The progress of health IT allowed for a transition in focus for HHS to the seamless and secure flow of health information, or interoperability. The advancements set the foundation for delivery system reform, the Cancer Moonshot, combating the opioid epidemic, the Precision Medicine Initiative, clinical innovation, and protecting and advancing public health. HHS has focused on three priority areas:

  • promoting common standards to facilitate the seamless and secure exchange of data, including through the use of standardized, open application programming interfaces (APIs);
  • building the business case for interoperability, particularly through delivery system reform efforts that change the way CMS pays for care to reward quality over quantity of services; and
  • changing the culture around access to information through combating information blocking; ensuring that individuals know they have a right to access and transmit their health information and that health care providers know they must provide access to the individuals; and reminding health care providers that they are legally allowed to exchange information in the course of treatment or coordinating care.

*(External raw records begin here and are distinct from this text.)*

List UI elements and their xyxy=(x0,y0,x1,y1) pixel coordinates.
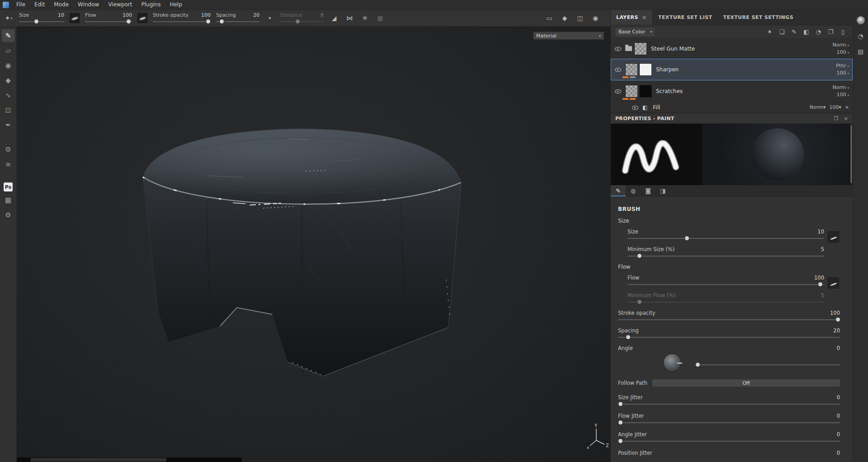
tab-brush[interactable]: ✎ xyxy=(611,185,626,196)
projection-tool[interactable]: ◉ xyxy=(2,59,14,72)
flow-pressure-icon[interactable] xyxy=(828,277,839,289)
log-icon[interactable]: ▤ xyxy=(858,48,863,55)
opacity-select[interactable]: 100▾ xyxy=(829,104,841,110)
paint-brush-tool[interactable]: ✎ xyxy=(2,29,14,42)
viewport-scrollbar[interactable] xyxy=(17,457,242,462)
tab-material[interactable]: ◍ xyxy=(626,185,641,196)
viewport-scrollbar-handle[interactable] xyxy=(31,458,166,462)
tab-texture-set-settings[interactable]: TEXTURE SET SETTINGS xyxy=(718,10,799,25)
blend-mode-select[interactable]: Norm▾ xyxy=(810,104,826,110)
spacing-value[interactable]: 20 xyxy=(253,13,259,18)
add-fill-layer-icon[interactable]: ◧ xyxy=(802,28,811,37)
slider-knob[interactable] xyxy=(685,236,689,240)
layer-thumbnail[interactable] xyxy=(625,85,638,98)
size-value[interactable]: 10 xyxy=(58,13,64,18)
layer-name[interactable]: Steel Gun Matte xyxy=(651,46,695,52)
layer-name[interactable]: Scratches xyxy=(656,88,683,94)
slider-knob[interactable] xyxy=(637,254,642,258)
slider-knob[interactable] xyxy=(836,317,840,322)
close-panel-icon[interactable]: × xyxy=(844,116,848,121)
remove-effect-icon[interactable]: × xyxy=(845,104,849,110)
smudge-tool[interactable]: ∿ xyxy=(2,89,14,102)
eraser-tool[interactable]: ▱ xyxy=(2,44,14,57)
spacing-slider[interactable] xyxy=(216,19,259,24)
mirror-symmetry-icon[interactable]: ⋈ xyxy=(344,13,354,23)
settings-icon[interactable]: ⚙ xyxy=(2,143,14,156)
alpha-shape-selector[interactable]: ✦ ▾ xyxy=(4,13,14,23)
color-picker-icon[interactable] xyxy=(857,16,865,24)
angle-slider-knob[interactable] xyxy=(696,363,700,367)
resources-icon[interactable]: ▦ xyxy=(2,194,14,206)
blend-mode-select[interactable]: Norm▾ xyxy=(832,84,849,90)
layer-name[interactable]: Fill xyxy=(653,104,660,111)
add-paint-layer-icon[interactable]: ✎ xyxy=(789,28,799,37)
menu-viewport[interactable]: Viewport xyxy=(104,0,137,9)
slider-knob[interactable] xyxy=(618,439,623,443)
group-folder-icon[interactable] xyxy=(625,46,632,51)
size-pressure-icon[interactable] xyxy=(70,13,80,23)
add-mask-icon[interactable]: ❏ xyxy=(777,28,787,37)
stroke-opacity-slider[interactable] xyxy=(618,317,840,323)
tab-stencil[interactable]: ◙ xyxy=(641,185,656,196)
close-icon[interactable]: × xyxy=(642,14,647,21)
position-jitter-value[interactable]: 0 xyxy=(837,450,840,456)
layer-thumbnail[interactable] xyxy=(625,63,638,76)
slider-knob[interactable] xyxy=(206,19,210,23)
timeline-icon[interactable]: ≡ xyxy=(2,158,14,171)
falloff-icon[interactable]: • xyxy=(265,13,275,23)
slider-knob[interactable] xyxy=(818,282,822,286)
slider-knob[interactable] xyxy=(618,420,623,425)
angle-dial[interactable] xyxy=(663,354,681,372)
visibility-eye-icon[interactable] xyxy=(614,88,622,94)
slider-knob[interactable] xyxy=(626,335,630,339)
material-picker-tool[interactable]: ✒ xyxy=(2,119,14,131)
menu-mode[interactable]: Mode xyxy=(49,0,73,9)
opacity-select[interactable]: 100▾ xyxy=(836,49,849,55)
angle-value[interactable]: 0 xyxy=(837,345,840,351)
menu-file[interactable]: File xyxy=(12,0,30,9)
channel-select[interactable]: Base Color ▾ xyxy=(616,28,655,36)
tab-grunge[interactable]: ◨ xyxy=(656,185,670,196)
visibility-eye-icon[interactable] xyxy=(614,66,622,73)
display-settings-icon[interactable]: ▭ xyxy=(544,13,554,23)
size-value[interactable]: 10 xyxy=(817,229,824,235)
visibility-eye-icon[interactable] xyxy=(632,104,639,111)
preferences-icon[interactable]: ⚙ xyxy=(2,209,14,221)
slider-knob[interactable] xyxy=(127,19,131,23)
spacing-value[interactable]: 20 xyxy=(833,327,840,334)
menu-help[interactable]: Help xyxy=(165,0,186,9)
radial-symmetry-icon[interactable]: ✳ xyxy=(360,13,370,23)
spacing-slider[interactable] xyxy=(618,335,840,341)
photoshop-plugin-icon[interactable]: Ps xyxy=(4,182,13,191)
add-smart-material-icon[interactable]: ◔ xyxy=(814,28,823,37)
menu-window[interactable]: Window xyxy=(73,0,104,9)
slider-knob[interactable] xyxy=(220,19,224,23)
add-effect-icon[interactable]: ✶ xyxy=(765,28,774,37)
camera-video-icon[interactable]: ◫ xyxy=(575,13,585,23)
lazy-mouse-icon[interactable]: ◢ xyxy=(329,13,339,23)
tab-texture-set-list[interactable]: TEXTURE SET LIST xyxy=(653,10,717,25)
flow-jitter-slider[interactable] xyxy=(618,420,840,426)
viewport-material-select[interactable]: Material ▾ xyxy=(533,32,604,40)
layer-thumbnail[interactable] xyxy=(634,42,647,55)
size-pressure-icon[interactable] xyxy=(828,231,839,243)
flow-slider[interactable] xyxy=(85,19,132,24)
layer-content-thumbnail[interactable] xyxy=(639,85,652,98)
delete-layer-icon[interactable]: ▯ xyxy=(838,28,848,37)
flow-jitter-value[interactable]: 0 xyxy=(837,413,840,419)
layer-row-scratches[interactable]: Scratches Norm▾ 100▾ xyxy=(611,80,853,102)
screenshot-camera-icon[interactable]: ◉ xyxy=(590,13,600,23)
flow-pressure-icon[interactable] xyxy=(137,13,147,23)
follow-path-toggle[interactable]: Off xyxy=(652,379,840,387)
panel-scrollbar-handle[interactable] xyxy=(850,125,852,183)
flow-slider[interactable] xyxy=(627,282,824,288)
clone-tool[interactable]: ⊡ xyxy=(2,104,14,117)
polygon-fill-tool[interactable]: ◆ xyxy=(2,74,14,87)
size-slider[interactable] xyxy=(19,19,64,24)
angle-jitter-value[interactable]: 0 xyxy=(837,431,840,438)
layer-row-fill-effect[interactable]: ◧ Fill Norm▾ 100▾ × xyxy=(611,102,853,113)
size-jitter-slider[interactable] xyxy=(618,401,840,407)
layer-row-sharpen[interactable]: Sharpen Pthr▾ 100▾ xyxy=(611,59,853,80)
layer-content-thumbnail[interactable] xyxy=(639,63,652,76)
size-jitter-value[interactable]: 0 xyxy=(837,394,840,401)
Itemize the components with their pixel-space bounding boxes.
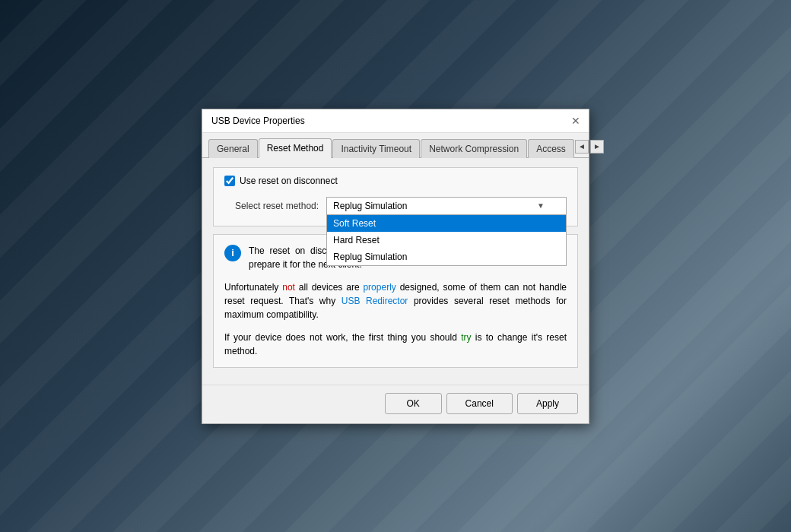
tab-next-button[interactable]: ► — [590, 140, 604, 154]
use-reset-label: Use reset on disconnect — [240, 176, 338, 186]
tab-general[interactable]: General — [208, 139, 258, 158]
hint-text: If your device does not work, the first … — [224, 331, 567, 358]
reset-method-dropdown-wrapper: Replug Simulation ▼ Soft Reset Hard Rese… — [326, 197, 567, 215]
hint-try: try — [461, 332, 471, 343]
ok-button[interactable]: OK — [385, 393, 442, 414]
chevron-down-icon: ▼ — [537, 201, 545, 210]
dialog-title: USB Device Properties — [211, 116, 305, 126]
reset-options-section: Use reset on disconnect Select reset met… — [213, 167, 578, 226]
reset-method-select[interactable]: Replug Simulation ▼ — [326, 197, 567, 215]
warning-not: not — [282, 282, 295, 293]
select-value: Replug Simulation — [333, 201, 407, 211]
use-reset-row: Use reset on disconnect — [224, 176, 567, 186]
warning-usb: USB Redirector — [341, 296, 408, 306]
dialog-window: USB Device Properties ✕ General Reset Me… — [202, 109, 589, 424]
title-bar: USB Device Properties ✕ — [202, 109, 589, 133]
dropdown-item-hard-reset[interactable]: Hard Reset — [327, 232, 566, 249]
tab-prev-button[interactable]: ◄ — [575, 140, 589, 154]
warning-properly: properly — [363, 282, 396, 293]
tab-access[interactable]: Access — [528, 139, 574, 158]
dropdown-item-soft-reset[interactable]: Soft Reset — [327, 215, 566, 232]
tab-inactivity-timeout[interactable]: Inactivity Timeout — [332, 139, 420, 158]
cancel-button[interactable]: Cancel — [446, 393, 513, 414]
info-icon: i — [224, 245, 241, 261]
select-reset-row: Select reset method: Replug Simulation ▼… — [224, 197, 567, 215]
dropdown-item-replug-simulation[interactable]: Replug Simulation — [327, 249, 566, 265]
warning-text: Unfortunately not all devices are proper… — [224, 280, 567, 321]
tab-reset-method[interactable]: Reset Method — [259, 138, 332, 158]
tab-nav: ◄ ► — [575, 140, 604, 154]
tab-content: Use reset on disconnect Select reset met… — [202, 158, 589, 385]
use-reset-checkbox[interactable] — [224, 176, 235, 186]
select-reset-label: Select reset method: — [235, 201, 319, 211]
button-bar: OK Cancel Apply — [202, 385, 589, 423]
apply-button[interactable]: Apply — [517, 393, 578, 414]
reset-method-dropdown-list: Soft Reset Hard Reset Replug Simulation — [326, 215, 567, 266]
close-button[interactable]: ✕ — [570, 116, 581, 126]
tab-network-compression[interactable]: Network Compression — [421, 139, 527, 158]
tab-bar: General Reset Method Inactivity Timeout … — [202, 133, 589, 158]
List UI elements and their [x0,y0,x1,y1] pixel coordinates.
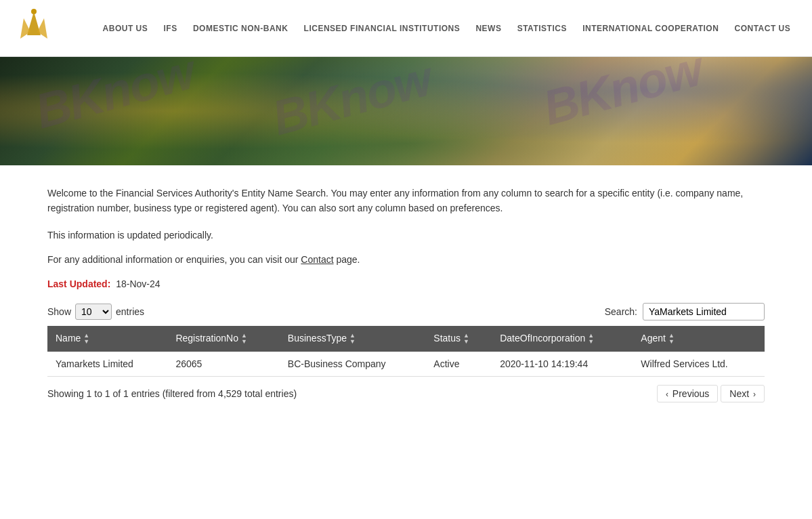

Health IT changing the provision of care

The rapid adoption of health IT has facilitated increased use of functionalities that have real-world clinical impacts. These include clinical decision support, which can point health care providers to evidence-based clinical guidelines at the point of care, facilitate an enhanced diagnosis or treatment path, and alert providers to potentially harmful drug interactions. Hospitals and physicians have also gained the ability to exchange more electronic health information than ever, with 82 percent of non-federal acute care hospitals electronically exchanging laboratory reports, radiology reports, clinical summaries, or medication lists. Approximately 90 percent of hospitals reported that they routinely had clinical information needed from outside sources or health care providers available at the point of care. Notably, EHR systems have transformed the prescribing and dispensing of medications, with e-prescribing systems lowering costs, improving care, and saving lives by reducing medication errors and checking for drug interactions.

Increased access to health information

Digitizing the U.S. health system has empowered individuals to be more in control of their own health decisions. Those with electronic access to their health information can monitor chronic conditions, better adhere to treatment plans, find and fix errors in their records, and directly contribute their information to research. Today, 95 percent of hospitals have the capability to allow patients this type of access.